VMware on AWS My Thoughts

vmware-and-amazon-web-services-extending-vmware-into-aws-1As VMworld 2017 has just finished I have been giving VMware on AWS some thought.  Lot’s of questions have been running through my head, so I thought I would try and transcribe some here.

What Is It?

It’s a minimum of 4 x of vSphere Hosts running VMware’s SDDC (ESXi, NSX and vSAN) which is dedicated to a customer.  VMware manage the availability, patching and maintenance whilst the customer consumes the resources.

Each ESXi Host provides 36 x CPU Cores, 512GB RAM and 8 NVMe drives.  Some of this space is dedicated to management items such as vCenter and NSX VM’s so overall usable resources will be less.

Why Would I Use It?

This is a question I have been pondering on, my initial thoughts are:

  • A customers infrastructure lifecycle is at the point of refresh and they are moving to an ‘opex model’
  • A customer needs to exit a datacentre quickly and this could be one of a number of options
  • A customer is deploying a remote office and doesn’t want to invest in on-premises infrastructure for their VM estate
  • Target for disaster recovery to reduce on-premises secondary datacentre footprint (not sure if SRM is supported yet)

Even though I’m not convinced by this one, a potential candidate for a use case is to extend your on-premises operational model to AWS.

Another one which I’m not convinced by is reducing your on-premises operational costs by having someone else manage maintenance by patching your storage, ESXi Hosts and vCenter.  Are companies really going to make Dave redundant? Nope they are just going to get Dave doing something different for that one day a month (or Dave gets to chill out).

Would I Recommend It?

The concise answer is potentially.  The customers that I work with are reviewing their application estate and looking to either keep, kill, consolidate or transform them.

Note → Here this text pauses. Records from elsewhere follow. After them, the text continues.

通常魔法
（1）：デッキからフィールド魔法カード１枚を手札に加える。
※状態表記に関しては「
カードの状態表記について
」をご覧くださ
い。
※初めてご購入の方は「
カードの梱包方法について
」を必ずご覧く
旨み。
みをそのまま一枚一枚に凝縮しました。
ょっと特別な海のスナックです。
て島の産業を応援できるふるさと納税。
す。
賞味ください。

  • The keep category often fall into ‘that’s too difficult to tackle basket’ or we have only just invested in a new application or release
  • Kill generally means that the application will be ‘withered on the vine’
  • Consolidate generally means a number of applications will be collapsed into a single master
  • Transform usually means from on-premises to a SaaS type offering for example Exchange On-Premises to Office 365 Exchange Online

Out of these, which are the use cases for VMware on AWS?  The answer is simple anything heritage AKA Virtual Machine, as PaaS and SaaS will go somewhere else.

Infrastructure Applications such as Active Directory Domain Services, Certificate Services, File, Print and SQL are either highly available natively or can be designed and deployed on IaaS in a highly available fashion and as such aren’t great candidates for VMware on AWS.

Whats The Cost?

The monthly cost of an one year reserved ESXi Host (30% discount) is $4,332.00 of which we need four which makes the monthly cost roughly $17,328.00 which is circa £13,500 per month or £162,000 per year for compute and storage.  Note network charges and Operating System licenses are not included.

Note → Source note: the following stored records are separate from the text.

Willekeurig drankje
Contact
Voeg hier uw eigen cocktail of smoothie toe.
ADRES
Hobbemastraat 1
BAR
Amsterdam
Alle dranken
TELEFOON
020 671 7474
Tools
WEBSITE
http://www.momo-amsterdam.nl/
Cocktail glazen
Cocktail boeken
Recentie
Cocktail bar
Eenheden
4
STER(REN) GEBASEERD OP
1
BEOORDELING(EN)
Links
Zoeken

Using the same 30% discount level on Microsoft Azure you could run:

  • 268 x A2 v2 VM continuously for 12 months
  • 143 x D2 v2 VM continuously for 12 months

Taking into account that a single ESXi Host is used for tolerate failures.  We have 1,536GB of RAM minus circa 10% of management cluster and general overhead gives circa 1,382GB of useable RAM.

Using the same RAM metrics as the above Azure VM’s you could run the equivalent of:

  • 346 x A2 VM’s using VMware on AWS
  • 197 x D2 VM’s using VMware on AWS

Final Thought

Generally I’m seeing customers moving to a PaaS or SaaS offering for low hanging fruit and then dealing with the more complex applications on a case by case basis with a view to transforming these into a PaaS or SaaS model.

If customers are migrating 100 plus heritage VM’s to a cloud platform and they cannot be re-architected to be natively highly or have an SLA that simple backup and restore routines will not cater for then VMware on AWS is a viable option.

I do see that VMware on AWS has a place in the market, however the place is for heritage systems and I wonder how long it will be until the earnings from VMware on AWS start to dwindle?

vSphere Replication – Consider These Points Before Using It

vSphere Replication has been embedded in the ESXi kernel for quite sometime now.  When a virtual machine performs a storage ‘write’ this is mirrored by the vSCSI filter at the ESXi Host level before it is committed to disk.  The vSCSI filter sends its mirrored ‘write’ to the vSphere Replication Appliance which is responsible for transmitting the ‘writes’ to it’s target. normally in a DR site.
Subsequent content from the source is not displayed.